El factor económico también refleja la dureza de la realidad en la región. El diplomático mencionó que el costo de construcción en Israel es sumamente elevado, con el metro cuadrado rondando los 25.000 dólares. Un búnker certificado, debido a sus especificaciones de ingeniería civil y materiales blindados, puede duplicar o triplicar ese valor, convirtiendo a la seguridad habitacional en una inversión prohibitiva pero necesaria. A pesar de los ataques recurrentes, Rubín confirmó que no se reportan paraguayos heridos hasta la fecha, ya que la mayoría de los residentes permanentes poseen doble nacionalidad y conocen a la perfección los protocolos de emergencia.

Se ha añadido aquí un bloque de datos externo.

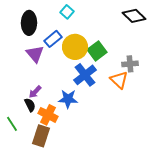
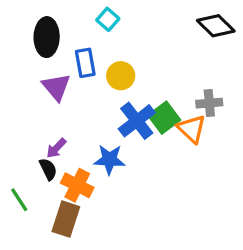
blue rectangle: (53, 39) -> (85, 63), turned -60
yellow circle: (75, 47) -> (121, 76), size x0.7
green square: (97, 51) -> (164, 118), moved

Relación bilateral y asistencia consular
La prioridad de la embajada ha sido garantizar la salida de los turistas paraguayos, quienes se encontraban en una situación de mayor vulnerabilidad al no contar con el sustento familiar de los residentes. Rubín destacó que mantuvieron más de 20 comunicaciones diarias con los visitantes hasta asegurar su evacuación. El embajador, quien anteriormente se desempeñó como cónsul honorario, resaltó la importancia de comprender la idiosincrasia local para defender los intereses nacionales en un contexto de guerra. La relación entre Paraguay e Israel se mantiene sólida, con una agenda que ahora se prioriza en la protección de la vida de los compatriotas.
Finalmente, el representante diplomático rindió homenaje a su predecesor, el embajador Max Haber, y reafirmó su compromiso de mantener informada a la cancillería paraguaya sobre cada avance del conflicto. En un entorno donde las alarmas pueden sonar en cualquier momento, la embajada funciona en modo alerta, monitoreando satelitalmente la caída de proyectiles para descartar víctimas de origen paraguayo. La situación en el Medio Oriente sigue siendo volátil, y la delegación paraguaya permanece en sus puestos, gestionando la crisis desde la profundidad de los refugios en espera de una desescalada que permita retomar la normalidad diplomática.